» What to do: Whenever a line in the entries below contains "výlisku", copy that line.

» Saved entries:
——

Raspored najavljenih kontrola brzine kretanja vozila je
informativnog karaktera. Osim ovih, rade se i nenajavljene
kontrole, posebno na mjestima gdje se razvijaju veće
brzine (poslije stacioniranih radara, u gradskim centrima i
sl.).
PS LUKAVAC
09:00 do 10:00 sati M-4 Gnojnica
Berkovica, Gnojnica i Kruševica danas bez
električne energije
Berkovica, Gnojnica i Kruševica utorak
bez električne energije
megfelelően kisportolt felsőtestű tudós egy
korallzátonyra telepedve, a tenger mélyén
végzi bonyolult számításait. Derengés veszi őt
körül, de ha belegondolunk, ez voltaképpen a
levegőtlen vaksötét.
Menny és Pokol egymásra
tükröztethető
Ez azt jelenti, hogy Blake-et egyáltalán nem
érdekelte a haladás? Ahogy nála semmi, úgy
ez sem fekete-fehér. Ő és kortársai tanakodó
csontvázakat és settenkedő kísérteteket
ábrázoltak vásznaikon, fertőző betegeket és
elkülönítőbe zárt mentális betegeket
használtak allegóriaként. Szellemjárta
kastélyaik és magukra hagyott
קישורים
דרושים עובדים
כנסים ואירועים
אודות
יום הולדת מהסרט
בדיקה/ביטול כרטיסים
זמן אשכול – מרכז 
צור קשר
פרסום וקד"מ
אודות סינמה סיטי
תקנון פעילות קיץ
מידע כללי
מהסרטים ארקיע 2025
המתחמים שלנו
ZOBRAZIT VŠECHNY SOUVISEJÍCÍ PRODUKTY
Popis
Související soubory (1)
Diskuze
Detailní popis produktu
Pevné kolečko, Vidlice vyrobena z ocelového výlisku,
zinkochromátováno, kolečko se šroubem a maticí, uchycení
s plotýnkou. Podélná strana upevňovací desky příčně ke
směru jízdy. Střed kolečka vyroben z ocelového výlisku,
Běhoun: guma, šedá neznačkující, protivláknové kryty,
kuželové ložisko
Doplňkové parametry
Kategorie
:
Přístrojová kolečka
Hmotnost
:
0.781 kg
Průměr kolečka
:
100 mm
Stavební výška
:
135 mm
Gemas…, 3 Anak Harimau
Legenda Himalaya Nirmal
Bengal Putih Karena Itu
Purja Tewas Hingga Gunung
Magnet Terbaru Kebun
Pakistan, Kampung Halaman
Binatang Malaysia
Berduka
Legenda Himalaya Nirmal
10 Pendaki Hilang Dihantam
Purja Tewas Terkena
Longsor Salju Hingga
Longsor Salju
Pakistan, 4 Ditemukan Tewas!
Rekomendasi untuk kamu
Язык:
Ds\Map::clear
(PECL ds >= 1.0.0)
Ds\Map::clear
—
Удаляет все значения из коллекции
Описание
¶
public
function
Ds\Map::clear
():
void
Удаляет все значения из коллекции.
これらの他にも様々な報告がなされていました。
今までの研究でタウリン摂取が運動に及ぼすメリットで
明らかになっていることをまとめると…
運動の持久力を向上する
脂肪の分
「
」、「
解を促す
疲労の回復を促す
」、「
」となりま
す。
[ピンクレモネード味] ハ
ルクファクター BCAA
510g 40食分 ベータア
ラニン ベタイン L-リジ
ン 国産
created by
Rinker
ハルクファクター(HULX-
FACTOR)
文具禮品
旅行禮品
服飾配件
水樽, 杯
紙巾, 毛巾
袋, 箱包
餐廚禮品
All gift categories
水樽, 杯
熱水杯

——

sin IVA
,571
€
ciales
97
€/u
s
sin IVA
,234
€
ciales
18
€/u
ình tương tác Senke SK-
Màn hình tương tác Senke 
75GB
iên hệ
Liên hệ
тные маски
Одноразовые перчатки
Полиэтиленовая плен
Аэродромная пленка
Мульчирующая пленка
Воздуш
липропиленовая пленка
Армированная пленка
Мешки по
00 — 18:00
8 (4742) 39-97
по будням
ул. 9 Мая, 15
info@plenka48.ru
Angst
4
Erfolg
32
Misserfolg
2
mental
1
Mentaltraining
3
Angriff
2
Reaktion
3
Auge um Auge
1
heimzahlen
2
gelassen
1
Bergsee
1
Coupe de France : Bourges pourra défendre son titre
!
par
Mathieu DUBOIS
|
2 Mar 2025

——

» Reply:
Pevné kolečko, Vidlice vyrobena z ocelového výlisku,
směru jízdy. Střed kolečka vyroben z ocelového výlisku,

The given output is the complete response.